*DATA FOR THIS EXERCISE*.
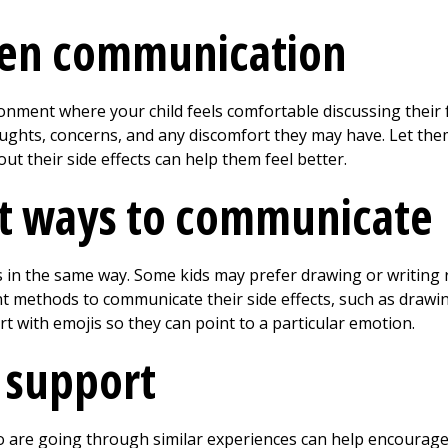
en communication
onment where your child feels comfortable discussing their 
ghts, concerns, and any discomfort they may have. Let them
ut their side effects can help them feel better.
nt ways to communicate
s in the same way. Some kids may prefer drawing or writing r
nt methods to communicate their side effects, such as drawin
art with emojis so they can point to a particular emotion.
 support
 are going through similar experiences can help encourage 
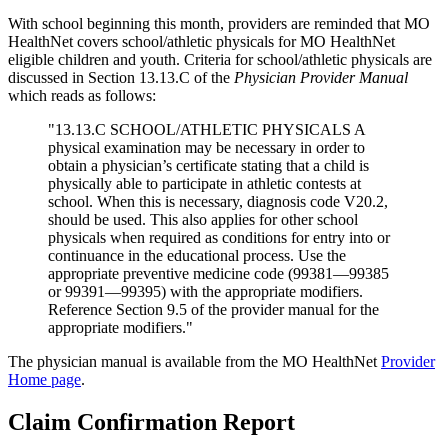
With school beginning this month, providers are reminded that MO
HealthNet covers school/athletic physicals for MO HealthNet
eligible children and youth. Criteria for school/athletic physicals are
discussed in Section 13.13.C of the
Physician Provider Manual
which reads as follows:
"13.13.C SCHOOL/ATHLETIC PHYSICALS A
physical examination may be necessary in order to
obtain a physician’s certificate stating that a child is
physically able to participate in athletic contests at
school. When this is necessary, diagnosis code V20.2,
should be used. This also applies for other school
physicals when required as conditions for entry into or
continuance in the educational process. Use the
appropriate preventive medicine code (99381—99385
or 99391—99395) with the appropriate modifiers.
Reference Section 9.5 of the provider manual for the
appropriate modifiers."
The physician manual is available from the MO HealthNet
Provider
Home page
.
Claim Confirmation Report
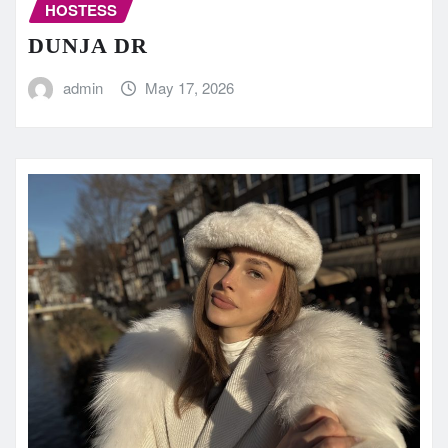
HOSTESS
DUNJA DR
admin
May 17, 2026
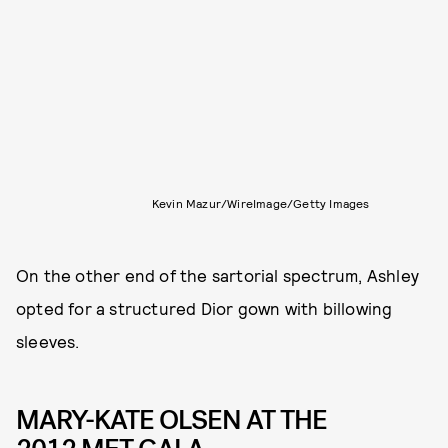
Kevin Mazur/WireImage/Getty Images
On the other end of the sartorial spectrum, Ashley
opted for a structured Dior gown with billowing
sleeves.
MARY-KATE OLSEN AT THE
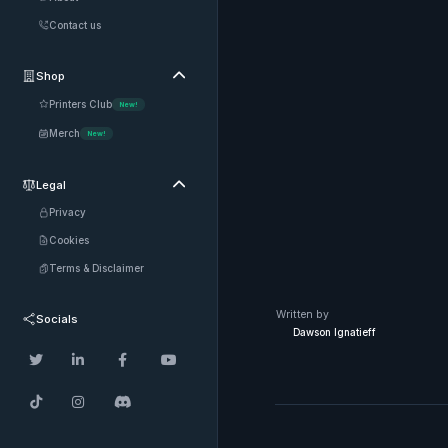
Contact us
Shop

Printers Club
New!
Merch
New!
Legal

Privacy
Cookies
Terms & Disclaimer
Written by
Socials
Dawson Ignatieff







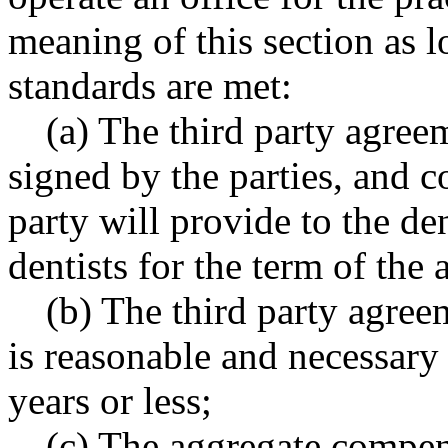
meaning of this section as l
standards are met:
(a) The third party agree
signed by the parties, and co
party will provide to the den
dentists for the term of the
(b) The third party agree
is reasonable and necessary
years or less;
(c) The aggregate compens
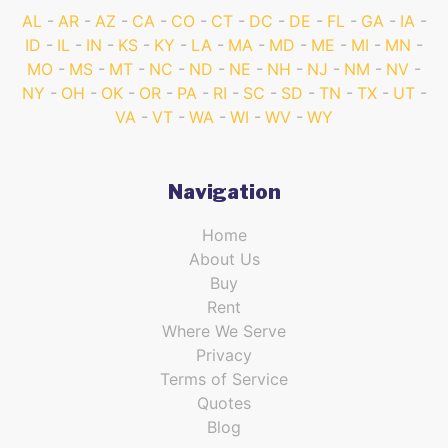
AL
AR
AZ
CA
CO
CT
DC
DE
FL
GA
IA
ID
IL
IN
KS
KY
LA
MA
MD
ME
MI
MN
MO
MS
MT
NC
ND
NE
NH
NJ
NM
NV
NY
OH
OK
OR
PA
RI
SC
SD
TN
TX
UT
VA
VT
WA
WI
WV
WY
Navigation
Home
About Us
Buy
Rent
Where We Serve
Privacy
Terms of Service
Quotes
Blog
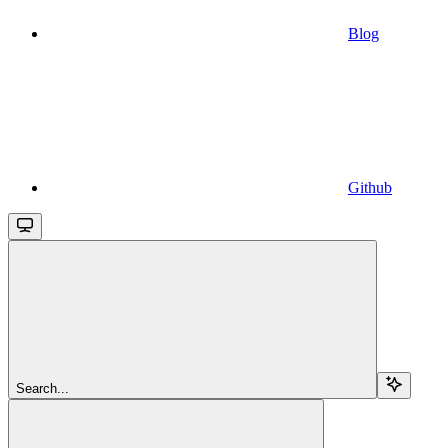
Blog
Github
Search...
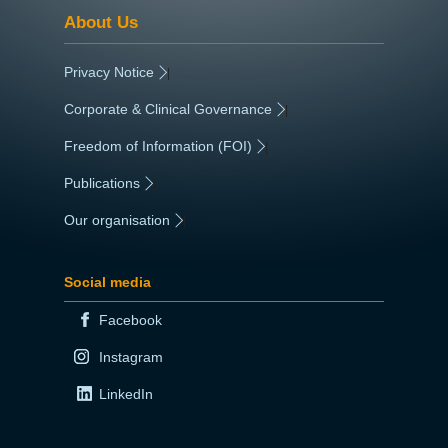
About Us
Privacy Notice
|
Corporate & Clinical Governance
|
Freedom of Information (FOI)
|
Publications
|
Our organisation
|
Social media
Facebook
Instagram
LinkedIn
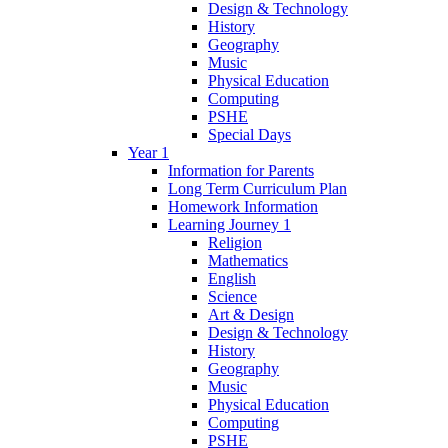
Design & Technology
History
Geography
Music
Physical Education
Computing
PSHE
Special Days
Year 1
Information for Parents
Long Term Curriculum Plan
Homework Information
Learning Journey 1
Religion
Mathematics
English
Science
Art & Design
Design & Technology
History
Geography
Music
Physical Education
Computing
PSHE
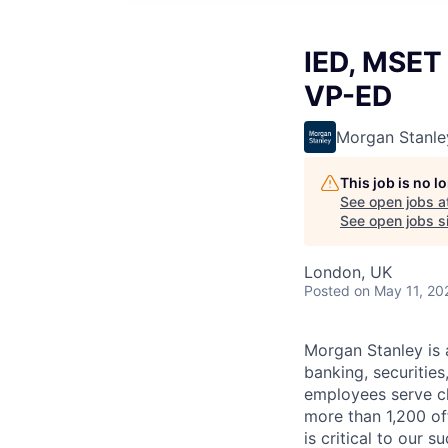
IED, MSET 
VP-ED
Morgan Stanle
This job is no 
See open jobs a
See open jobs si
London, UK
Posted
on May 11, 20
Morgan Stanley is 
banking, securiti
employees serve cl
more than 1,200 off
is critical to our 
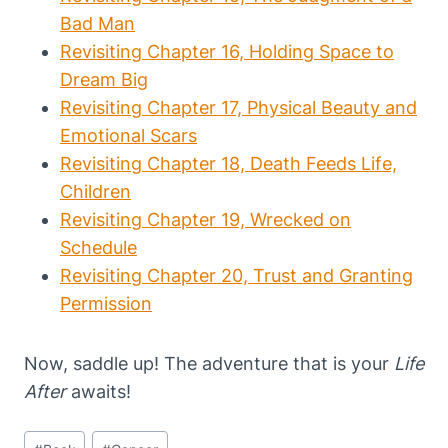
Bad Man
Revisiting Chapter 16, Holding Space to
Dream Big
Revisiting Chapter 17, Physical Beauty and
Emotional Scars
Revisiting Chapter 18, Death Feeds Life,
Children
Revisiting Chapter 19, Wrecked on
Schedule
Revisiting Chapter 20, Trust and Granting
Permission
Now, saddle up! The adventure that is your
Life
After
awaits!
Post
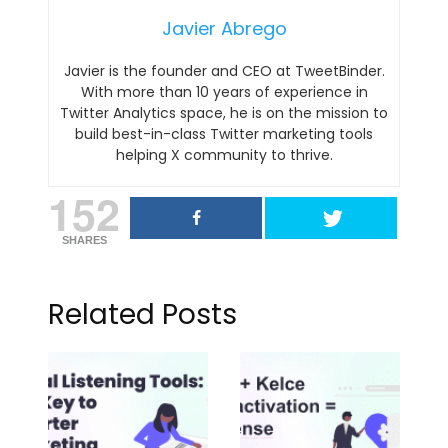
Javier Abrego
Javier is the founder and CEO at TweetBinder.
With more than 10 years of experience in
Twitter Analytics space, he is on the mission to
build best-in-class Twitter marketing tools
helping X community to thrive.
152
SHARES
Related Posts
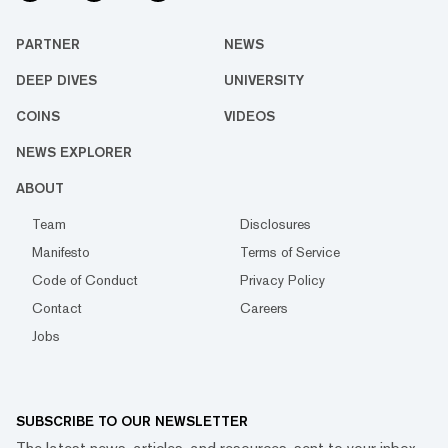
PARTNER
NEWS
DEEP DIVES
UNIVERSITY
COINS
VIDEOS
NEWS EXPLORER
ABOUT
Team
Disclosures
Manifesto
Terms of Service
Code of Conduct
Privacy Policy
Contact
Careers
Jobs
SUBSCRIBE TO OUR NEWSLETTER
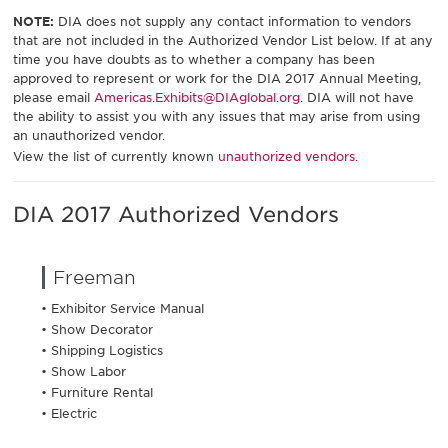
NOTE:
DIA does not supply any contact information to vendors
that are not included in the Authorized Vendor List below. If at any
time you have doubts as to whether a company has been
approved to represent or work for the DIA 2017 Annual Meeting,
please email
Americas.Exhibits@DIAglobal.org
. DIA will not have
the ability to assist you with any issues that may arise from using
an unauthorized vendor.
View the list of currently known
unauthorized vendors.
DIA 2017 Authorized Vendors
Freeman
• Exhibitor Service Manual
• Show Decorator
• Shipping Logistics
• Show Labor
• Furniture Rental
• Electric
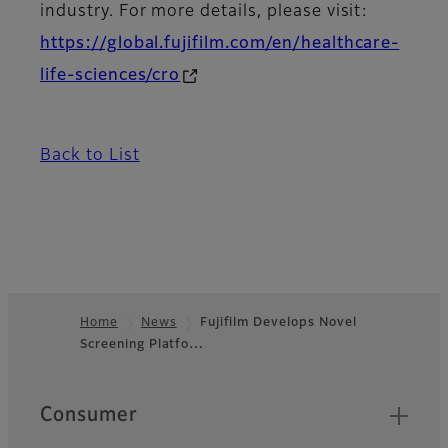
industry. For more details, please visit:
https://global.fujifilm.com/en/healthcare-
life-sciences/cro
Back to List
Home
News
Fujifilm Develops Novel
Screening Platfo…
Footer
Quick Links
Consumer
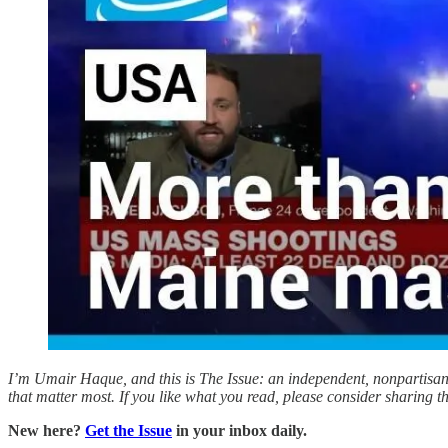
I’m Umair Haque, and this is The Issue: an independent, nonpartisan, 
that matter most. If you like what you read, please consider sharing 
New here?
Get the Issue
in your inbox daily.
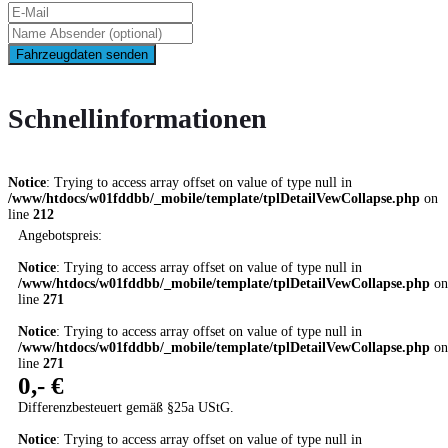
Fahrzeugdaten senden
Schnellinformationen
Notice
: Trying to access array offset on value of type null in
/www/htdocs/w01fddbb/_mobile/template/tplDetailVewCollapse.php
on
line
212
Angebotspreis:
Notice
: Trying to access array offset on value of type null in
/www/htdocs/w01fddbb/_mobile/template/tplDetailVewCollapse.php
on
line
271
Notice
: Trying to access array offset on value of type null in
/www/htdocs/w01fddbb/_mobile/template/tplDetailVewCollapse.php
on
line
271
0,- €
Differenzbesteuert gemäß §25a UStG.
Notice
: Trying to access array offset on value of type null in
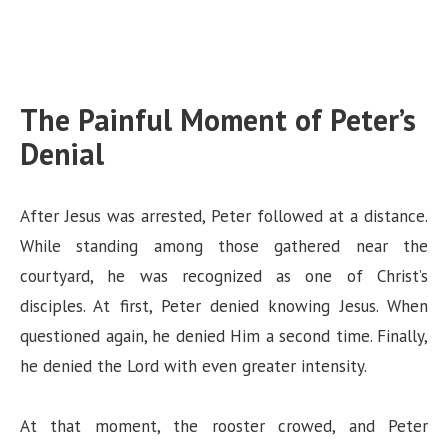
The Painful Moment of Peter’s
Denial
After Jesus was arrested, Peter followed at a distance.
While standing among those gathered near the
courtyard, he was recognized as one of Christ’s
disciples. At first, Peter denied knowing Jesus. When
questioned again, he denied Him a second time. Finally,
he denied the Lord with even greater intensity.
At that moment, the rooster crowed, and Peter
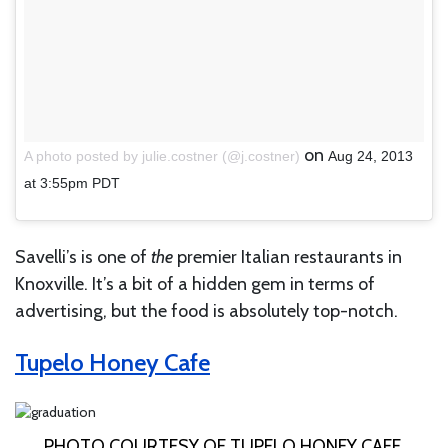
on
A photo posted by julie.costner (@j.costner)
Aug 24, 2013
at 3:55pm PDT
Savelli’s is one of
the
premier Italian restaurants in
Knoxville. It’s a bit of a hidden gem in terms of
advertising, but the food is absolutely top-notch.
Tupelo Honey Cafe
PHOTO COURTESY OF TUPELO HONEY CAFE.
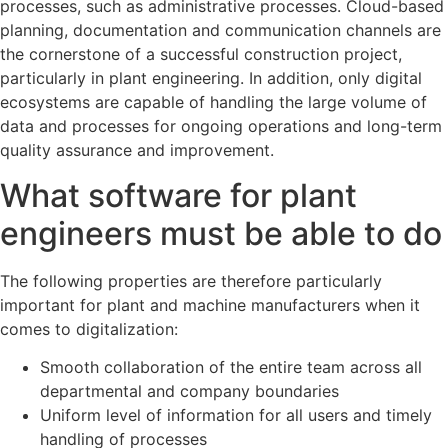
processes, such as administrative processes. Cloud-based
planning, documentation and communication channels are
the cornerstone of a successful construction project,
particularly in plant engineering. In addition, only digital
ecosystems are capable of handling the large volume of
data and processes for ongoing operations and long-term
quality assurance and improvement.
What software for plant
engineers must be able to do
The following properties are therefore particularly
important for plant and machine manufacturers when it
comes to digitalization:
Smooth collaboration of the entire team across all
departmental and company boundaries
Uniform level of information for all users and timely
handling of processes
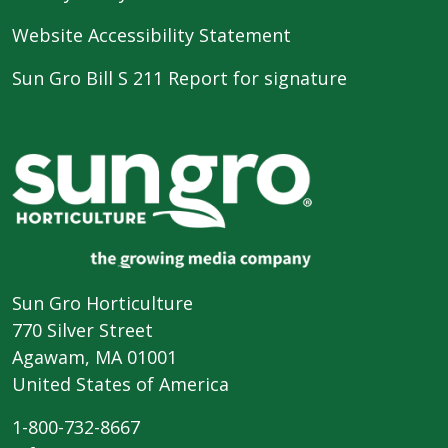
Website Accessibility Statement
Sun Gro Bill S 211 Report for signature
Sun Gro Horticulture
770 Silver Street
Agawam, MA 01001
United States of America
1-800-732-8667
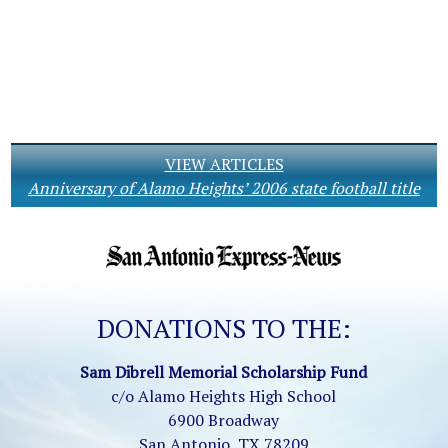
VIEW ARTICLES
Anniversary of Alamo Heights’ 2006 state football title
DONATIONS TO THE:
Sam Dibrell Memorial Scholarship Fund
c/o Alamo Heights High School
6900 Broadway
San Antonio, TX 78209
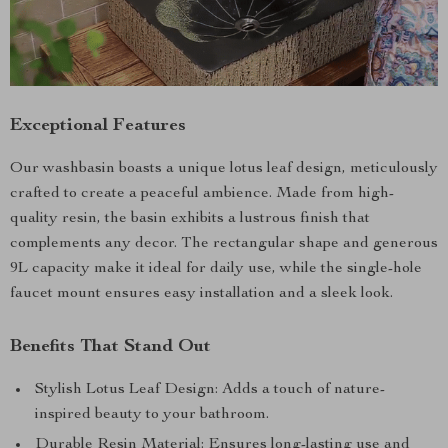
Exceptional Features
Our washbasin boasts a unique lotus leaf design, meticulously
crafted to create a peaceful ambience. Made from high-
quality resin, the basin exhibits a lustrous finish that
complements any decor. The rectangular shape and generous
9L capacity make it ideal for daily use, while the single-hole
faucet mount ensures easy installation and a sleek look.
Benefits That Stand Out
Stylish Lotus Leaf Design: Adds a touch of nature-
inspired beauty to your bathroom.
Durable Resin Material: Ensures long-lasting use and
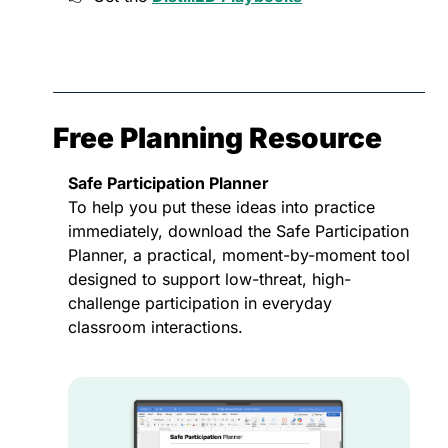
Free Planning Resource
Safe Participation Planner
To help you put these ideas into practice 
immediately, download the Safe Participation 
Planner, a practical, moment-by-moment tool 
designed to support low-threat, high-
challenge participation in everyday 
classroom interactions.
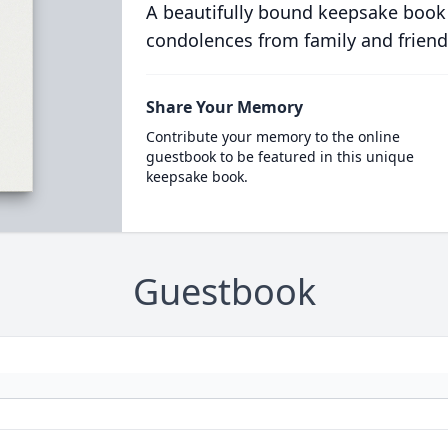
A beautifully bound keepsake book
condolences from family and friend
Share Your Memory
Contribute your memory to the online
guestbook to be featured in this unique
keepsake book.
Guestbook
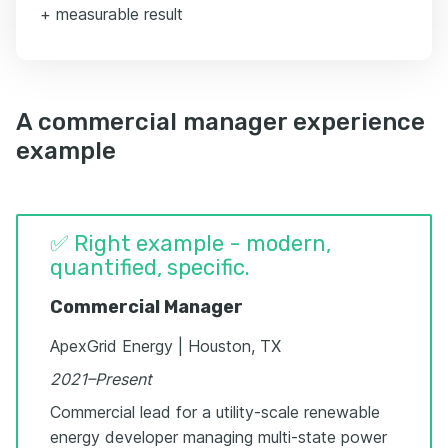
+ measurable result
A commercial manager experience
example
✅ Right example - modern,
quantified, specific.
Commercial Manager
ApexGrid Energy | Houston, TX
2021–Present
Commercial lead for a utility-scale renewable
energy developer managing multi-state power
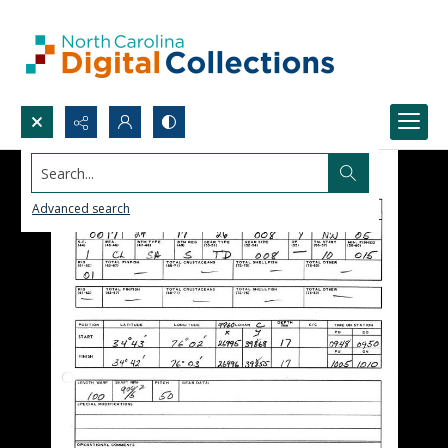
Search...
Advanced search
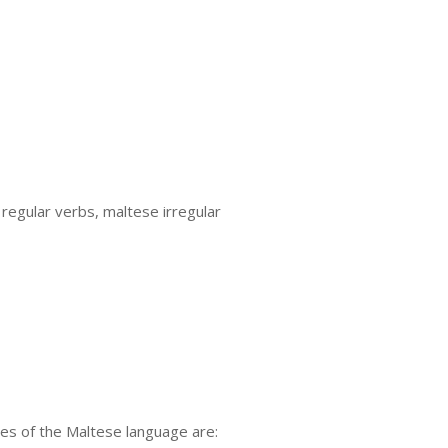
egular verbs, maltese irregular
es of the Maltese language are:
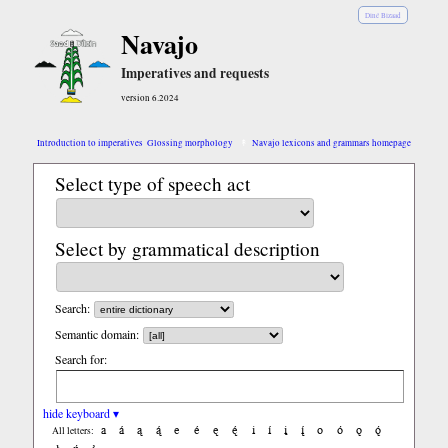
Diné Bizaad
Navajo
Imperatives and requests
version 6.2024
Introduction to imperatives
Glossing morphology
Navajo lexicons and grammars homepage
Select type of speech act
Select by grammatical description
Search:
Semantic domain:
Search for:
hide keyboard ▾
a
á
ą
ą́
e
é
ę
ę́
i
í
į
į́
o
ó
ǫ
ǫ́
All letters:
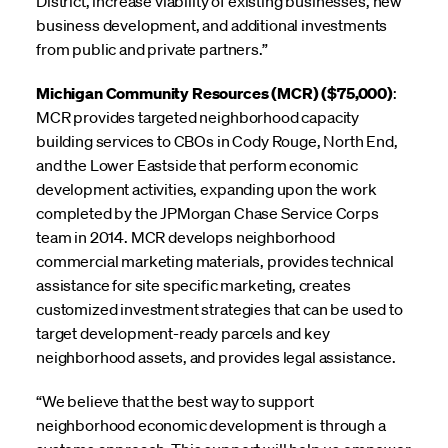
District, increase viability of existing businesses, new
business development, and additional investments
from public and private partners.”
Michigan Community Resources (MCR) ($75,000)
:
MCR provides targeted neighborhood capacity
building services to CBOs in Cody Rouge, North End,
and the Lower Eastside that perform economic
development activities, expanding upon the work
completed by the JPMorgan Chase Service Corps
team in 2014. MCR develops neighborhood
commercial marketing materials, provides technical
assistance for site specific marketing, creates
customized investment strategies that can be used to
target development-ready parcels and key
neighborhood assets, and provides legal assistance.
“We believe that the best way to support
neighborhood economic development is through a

*ACTIVITY*.
Nothing but a number should be given: the count of lines above that hold "economic".

*YOUR RESPONSE*.
2